The policy related to conferring PhD degrees is still changing and its history resembles the overall policy trends in research performance evaluation. At the initial stage the policymakers put general publication requirements such as publication in Web of Knowledge journals with a non-zero impact factor or indexed in Scopus (Table 2). In the second stage (in 2016), they started to differ between research fields. The third stage of amendments differentiates between ranks of journals (quartiles and percentiles) in which PhD candidates have to publish.

Table 2

History of changes in required international peer-reviewed publications for conferring PhD degree in Kazakhstan.

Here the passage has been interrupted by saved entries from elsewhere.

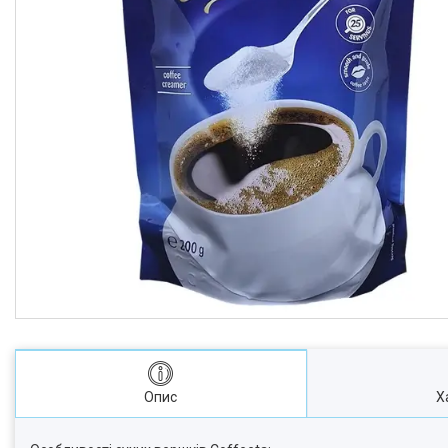
Опис
Х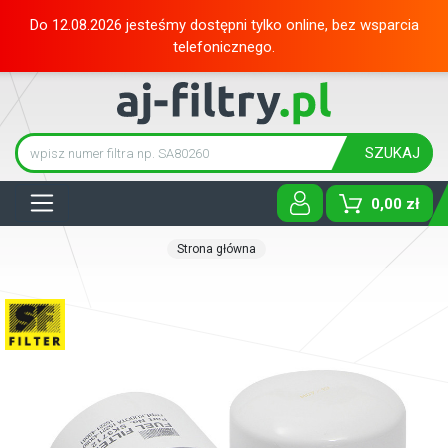
Do 12.08.2026 jesteśmy dostępni tylko online, bez wsparcia
telefonicznego.
SZUKAJ
Tog
0,00 zł
Strona główna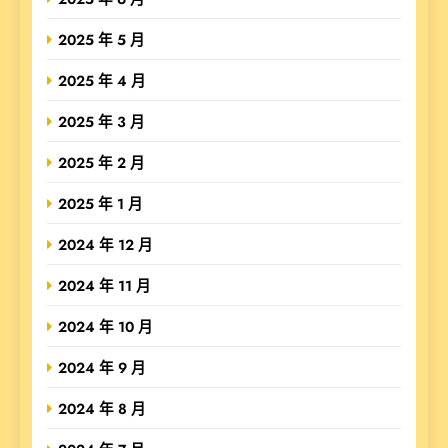
2025 年 5 月
2025 年 4 月
2025 年 3 月
2025 年 2 月
2025 年 1 月
2024 年 12 月
2024 年 11 月
2024 年 10 月
2024 年 9 月
2024 年 8 月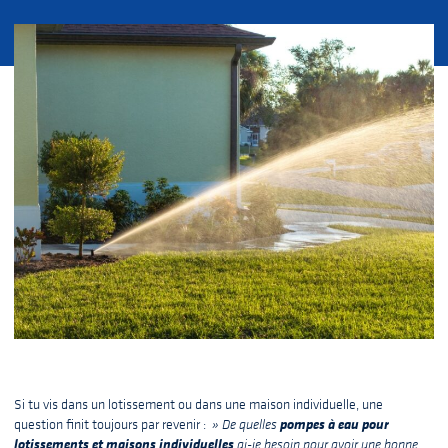
Si tu vis dans un lotissement ou dans une maison individuelle, une
pompes à eau pour
question finit toujours par revenir :
» De quelles
lotissements et maisons individuelles
ai-je besoin pour avoir une bonne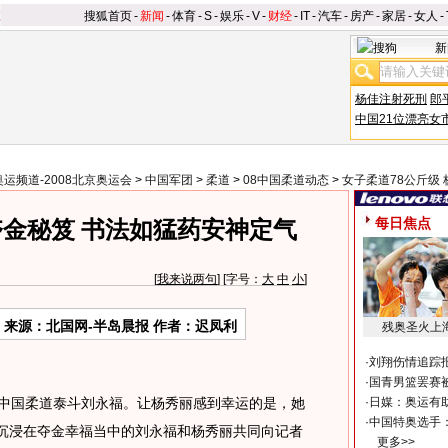
搜狐首页
-
新闻
-
体育
-
S
-
娱乐
-
V
-
财经
-
IT
-
汽车
-
房产
-
家居
-
女人
-
新
杨佳注射死刑
郎
中国21位漂亮女
奥运频道-2008北京奥运会
>
中国军团
>
柔道
>
08中国柔道动态
>
女子柔道78公斤级
每日焦点
金秘笈 书法如猛药安神定气
[
我来说两句
] [字号：
大
中
小
]
来源：北国网-半岛晨报 作者：迟凤利
残奥圣火上
·
刘翔伤情追踪
·
国青男篮罢赛被
中国柔道泰斗刘永福。让杨秀丽感到幸运的是，她
·
日媒：奥运有
·
中国特奥选手
还沉浸在夺金幸福当中的刘永福和杨秀丽共同向记者
更多>>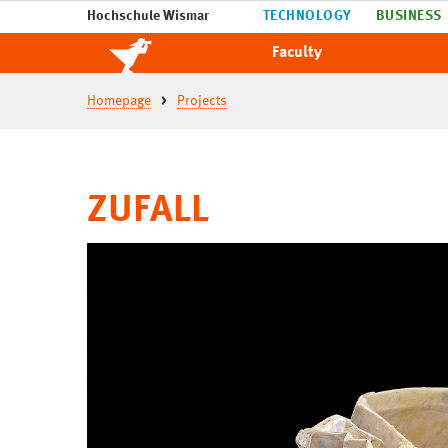
Hochschule Wismar
TECHNOLOGY
BUSINESS
Faculty
Homepage
Projects
ZUFALL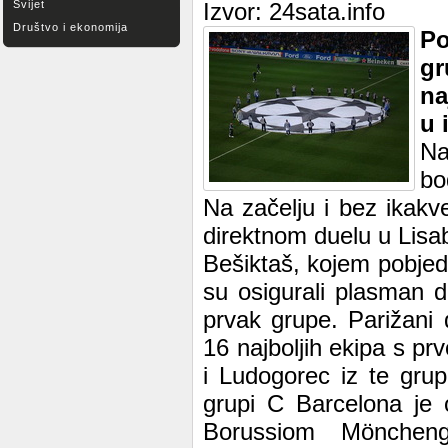
Svijet
Izvor: 24sata.info
Društvo i ekonomija
P
gr
na
u 
Na
bo
Na začelju i bez ikak
direktnom duelu u Lisab
Bešiktaš, kojem pobjed
su osigurali plasman da
prvak grupe. Parižani
16 najboljih ekipa s pr
i Ludogorec iz te grup
grupi C Barcelona je 
Borussiom Mönchen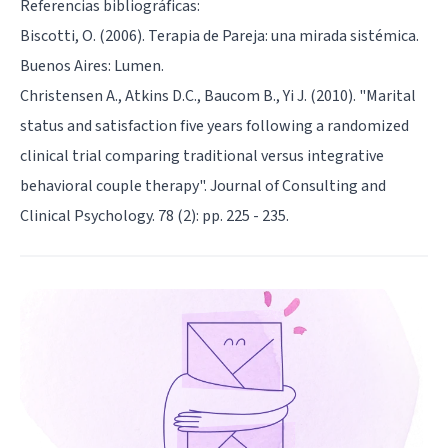
Referencias bibliográficas:
Biscotti, O. (2006). Terapia de Pareja: una mirada sistémica.
Buenos Aires: Lumen.
Christensen A., Atkins D.C., Baucom B., Yi J. (2010). "Marital
status and satisfaction five years following a randomized
clinical trial comparing traditional versus integrative
behavioral couple therapy". Journal of Consulting and
Clinical Psychology. 78 (2): pp. 225 - 235.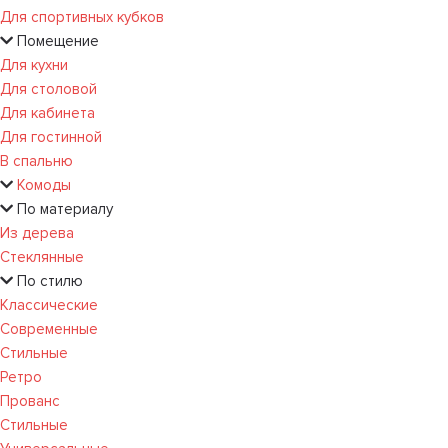
Для спортивных кубков
Помещение
Для кухни
Для столовой
Для кабинета
Для гостинной
В спальню
Комоды
По материалу
Из дерева
Стеклянные
По стилю
Классические
Современные
Стильные
Ретро
Прованс
Стильные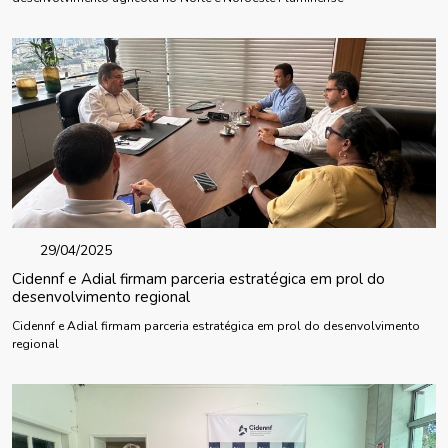
29/04/2025
Cidennf e Adial firmam parceria estratégica em prol do
desenvolvimento regional
Cidennf e Adial firmam parceria estratégica em prol do desenvolvimento
regional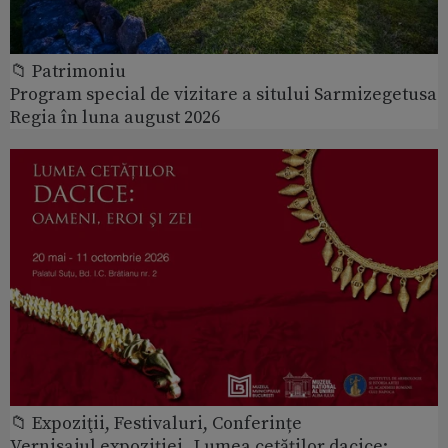
📁 Patrimoniu
Program special de vizitare a sitului Sarmizegetusa
Regia în luna august 2026
📁 Expoziţii, Festivaluri, Conferințe
Vernisajul expoziției „Lumea cetăților dacice: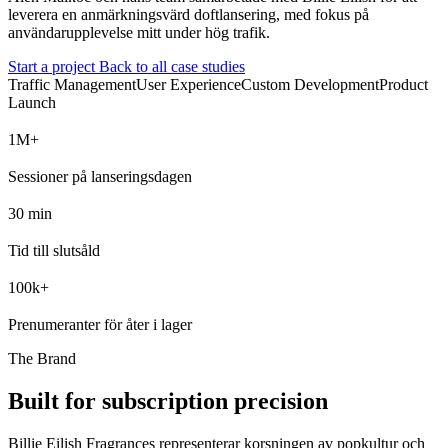
leverera en anmärkningsvärd doftlansering, med fokus på
användarupplevelse mitt under hög trafik.
Start a project
Back to all case studies
Traffic Management
User Experience
Custom Development
Product
Launch
M+
Sessioner på lanseringsdagen
min
Tid till slutsåld
k+
Prenumeranter för åter i lager
The Brand
Built for subscription precision
Billie Eilish Fragrances representerar korsningen av popkultur och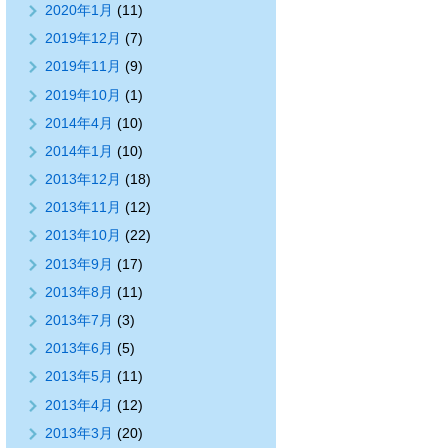
2020年1月
(11)
2019年12月
(7)
2019年11月
(9)
2019年10月
(1)
2014年4月
(10)
2014年1月
(10)
2013年12月
(18)
2013年11月
(12)
2013年10月
(22)
2013年9月
(17)
2013年8月
(11)
2013年7月
(3)
2013年6月
(5)
2013年5月
(11)
2013年4月
(12)
2013年3月
(20)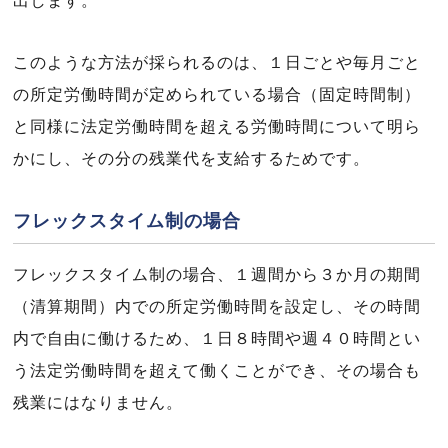
出します。
このような方法が採られるのは、１日ごとや毎月ごと
の所定労働時間が定められている場合（固定時間制）
と同様に法定労働時間を超える労働時間について明ら
かにし、その分の残業代を支給するためです。
フレックスタイム制の場合
フレックスタイム制の場合、１週間から３か月の期間
（清算期間）内での所定労働時間を設定し、その時間
内で自由に働けるため、１日８時間や週４０時間とい
う法定労働時間を超えて働くことができ、その場合も
残業にはなりません。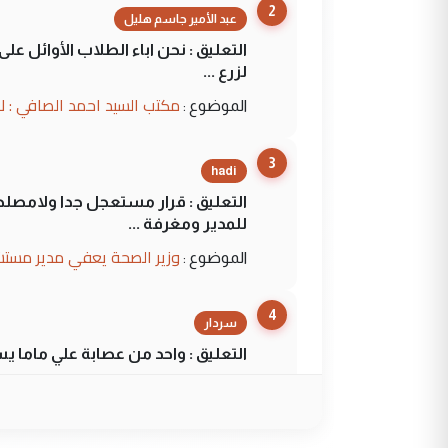
2
عبد الأمير جاسم هليل
التعليق : نحن اباء الطلاب الأوائل ع
لزرع ...
مكتب السيد احمد الصافي : ل
الموضوع :
3
hadi
التعليق : قرار مستعجل جدا ولامصلحة
للمدير ومغرفة ...
وزير الصحة يعفي مدير مستش
الموضوع :
4
سردار
التعليق : واحد من عصابة علي ماما ي
الجواهري يرد على صدام حسي
الموضوع :
5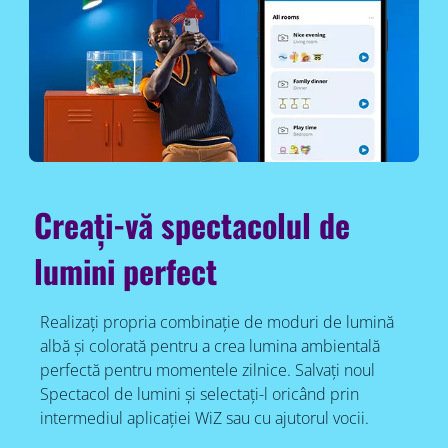
Creați-vă spectacolul de
lumini perfect
Realizați propria combinație de moduri de lumină
albă și colorată pentru a crea lumina ambientală
perfectă pentru momentele zilnice. Salvați noul
Spectacol de lumini și selectați-l oricând prin
intermediul aplicației WiZ sau cu ajutorul vocii.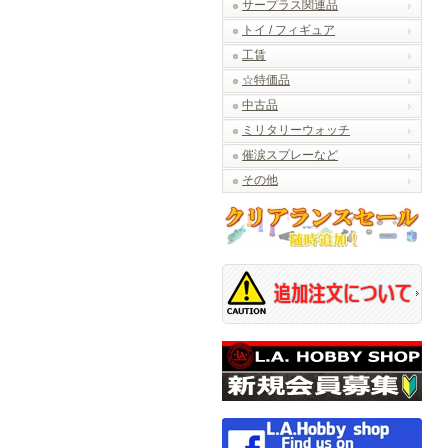
サープラス関連品
トイ / フィギュア
工賃
☆特価品
中古品
ミリタリーウォッチ
催涙スプレーなど
その他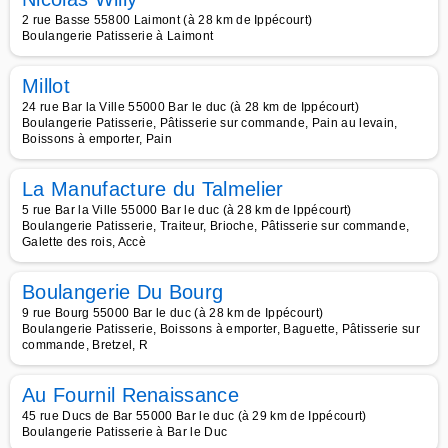
2 rue Basse 55800 Laimont (à 28 km de Ippécourt)
Boulangerie Patisserie à Laimont
Millot
24 rue Bar la Ville 55000 Bar le duc (à 28 km de Ippécourt)
Boulangerie Patisserie, Pâtisserie sur commande, Pain au levain,
Boissons à emporter, Pain
La Manufacture du Talmelier
5 rue Bar la Ville 55000 Bar le duc (à 28 km de Ippécourt)
Boulangerie Patisserie, Traiteur, Brioche, Pâtisserie sur commande,
Galette des rois, Accè
Boulangerie Du Bourg
9 rue Bourg 55000 Bar le duc (à 28 km de Ippécourt)
Boulangerie Patisserie, Boissons à emporter, Baguette, Pâtisserie sur
commande, Bretzel, R
Au Fournil Renaissance
45 rue Ducs de Bar 55000 Bar le duc (à 29 km de Ippécourt)
Boulangerie Patisserie à Bar le Duc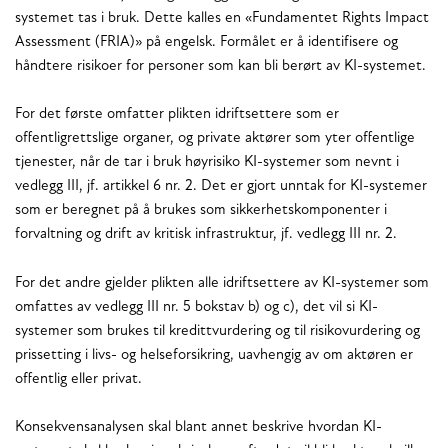
systemet tas i bruk. Dette kalles en «Fundamentet Rights Impact
Assessment (FRIA)» på engelsk. Formålet er å identifisere og
håndtere risikoer for personer som kan bli berørt av KI-systemet.
For det første omfatter plikten idriftsettere som er
offentligrettslige organer, og private aktører som yter offentlige
tjenester, når de tar i bruk høyrisiko KI-systemer som nevnt i
vedlegg III, jf. artikkel 6 nr. 2. Det er gjort unntak for KI-systemer
som er beregnet på å brukes som sikkerhetskomponenter i
forvaltning og drift av kritisk infrastruktur, jf. vedlegg III nr. 2.
For det andre gjelder plikten alle idriftsettere av KI-systemer som
omfattes av vedlegg III nr. 5 bokstav b) og c), det vil si KI-
systemer som brukes til kredittvurdering og til risikovurdering og
prissetting i livs- og helseforsikring, uavhengig av om aktøren er
offentlig eller privat.
Konsekvensanalysen skal blant annet beskrive hvordan KI-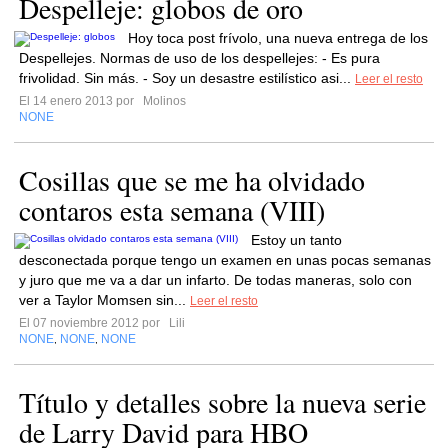
Despelleje: globos de oro
Hoy toca post frívolo, una nueva entrega de los
Despellejes. Normas de uso de los despellejes: - Es pura
frivolidad. Sin más. - Soy un desastre estilístico asi...
Leer el resto
El 14 enero 2013 por
Molinos
NONE
Cosillas que se me ha olvidado
contaros esta semana (VIII)
Estoy un tanto
desconectada porque tengo un examen en unas pocas semanas
y juro que me va a dar un infarto. De todas maneras, solo con
ver a Taylor Momsen sin...
Leer el resto
El 07 noviembre 2012 por
Lili
NONE
NONE
NONE
,
,
Título y detalles sobre la nueva serie
de Larry David para HBO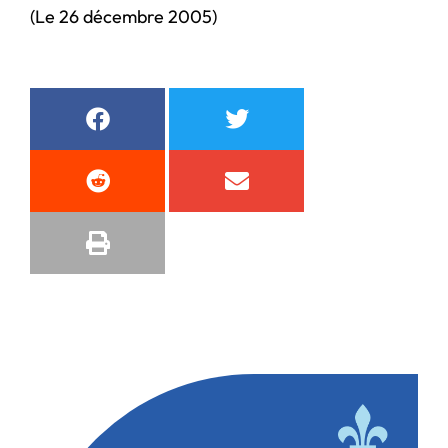
(Le 26 décembre 2005)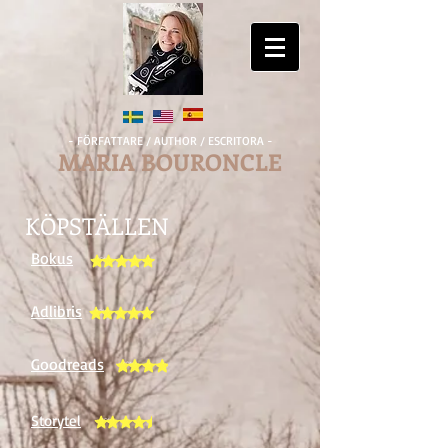
- FÖRFATTARE / AUTHOR / ESCRITORA -
MARIA BOURONCLE
KÖPSTÄLLEN
Bokus
Adlibris
Goodreads
Storytel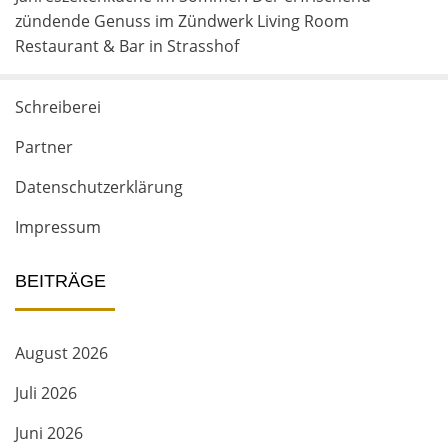
zündende Genuss im Zündwerk Living Room
Restaurant & Bar in Strasshof
Schreiberei
Partner
Datenschutzerklärung
Impressum
BEITRÄGE
August 2026
Juli 2026
Juni 2026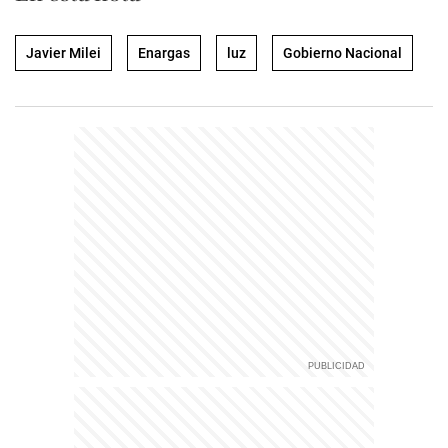
Javier Milei
Enargas
luz
Gobierno Nacional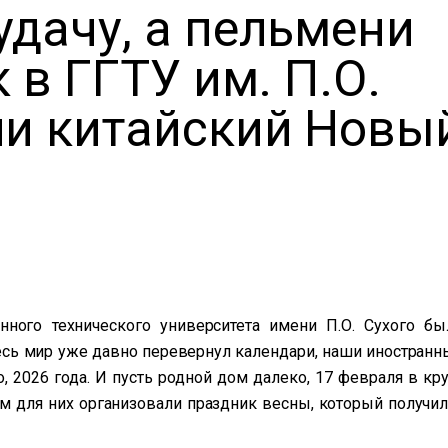
удачу, а пельмени
к в ГГТУ им. П.О.
ли китайский Новы
нного технического университета имени П.О. Сухого бы
есь мир уже давно перевернул календари, наши иностранн
, 2026 года. И пусть родной дом далеко, 17 февраля в кру
м для них организовали праздник весны, который получил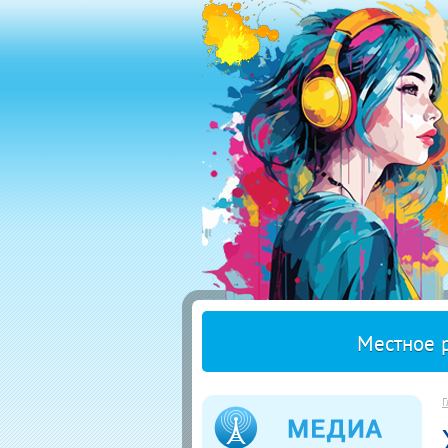
Местное 
Г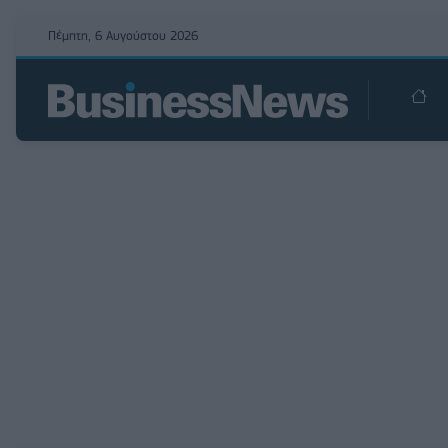
Πέμπτη, 6 Αυγούστου 2026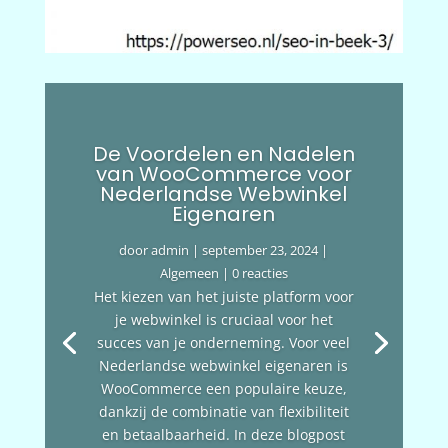
De Voordelen en Nadelen
van WooCommerce voor
Nederlandse Webwinkel
Eigenaren
door
admin
|
september 23, 2024
|
Algemeen
| 0 reacties
Het kiezen van het juiste platform voor
je webwinkel is cruciaal voor het
succes van je onderneming. Voor veel
Nederlandse webwinkel eigenaren is
WooCommerce een populaire keuze,
dankzij de combinatie van flexibiliteit
en betaalbaarheid. In deze blogpost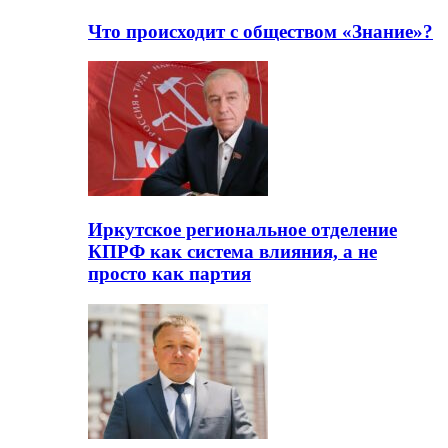
Что происходит с обществом «Знание»?
Иркутское региональное отделение
КПРФ как система влияния, а не
просто как партия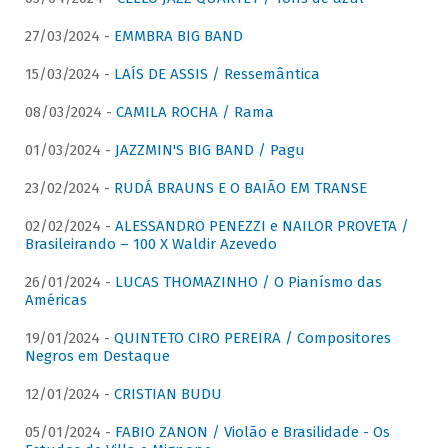
27/03/2024 -
EMMBRA BIG BAND
15/03/2024 -
LAÍS DE ASSIS / Ressemântica
08/03/2024 -
CAMILA ROCHA / Rama
01/03/2024 -
JAZZMIN'S BIG BAND / Pagu
23/02/2024 -
RUDÁ BRAUNS E O BAIÃO EM TRANSE
02/02/2024 -
ALESSANDRO PENEZZI e NAILOR PROVETA /
Brasileirando – 100 X Waldir Azevedo
26/01/2024 -
LUCAS THOMAZINHO / O Pianísmo das
Américas
19/01/2024 -
QUINTETO CIRO PEREIRA / Compositores
Negros em Destaque
12/01/2024 -
CRISTIAN BUDU
05/01/2024 -
FABIO ZANON / Violão e Brasilidade - Os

YEAR REQUIRED INTERNATIONAL PEER-REVIEWED PUBLICATIONS

2011 At least 1 paper in the journals indexed in ISI Web of Knowledge with a non-zero impact factor or indexed in Scopus.

2016 Science, engineering, medicine, agriculture:
at least 1 paper in journals indexed in Web of Science with a non-zero impact factor or indexed in Scopus, Pubmed, zbMath, MathScinet, Agris, Georef, Astrophysical journal.
Other fields:
at least 1 paper in journals indexed in Web of Science with a non-zero impact factor or indexed in Scopus, JSTORE.
Expert Council membership requirements:
Specialists with a scientific degree, having at least 5 publications over the last 5 years in peer-reviewed international scientific journals or copyright certificates, patents, certificates of intellectual property, or 10 publications in journals recommended by the authorized body.

2018 Science, Mathematics, Statistics; ICT; Engineering, manufacturing and construction; Agriculture and bioresources; Veterinary Sciences; Healthcare (medicine), Services:
At least 1 paper in journals with a non-zero impact factor according to Journal Citation Reports (Clarivate Analytics) OR journals of at least the 25th percentile of Scopus CiteScore or in zbMath, MathScinet, Astrophysical journals.
Other fields:
at least 1 paper in journals with a non-zero impact factor according to Journal Citation Reports (Clarivate Analytics) OR indexed in Web of Science Core Collection (Arts and Humanities Citation Index), Science Citation Index Expanded, Social Sciences Citation Index) OR journals of at least 25th percentile of Scopus CiteScore, OR included into JSTOR.
Expert Council membership requirements:
At least 1/3 part of members must have at least h-index –2 in Web of Science or Scopus; AND/OR must have publications in Q1-Q3 of Web of Science or Scopus; AND/OR at least 10 publications in local journals approved by the national authority.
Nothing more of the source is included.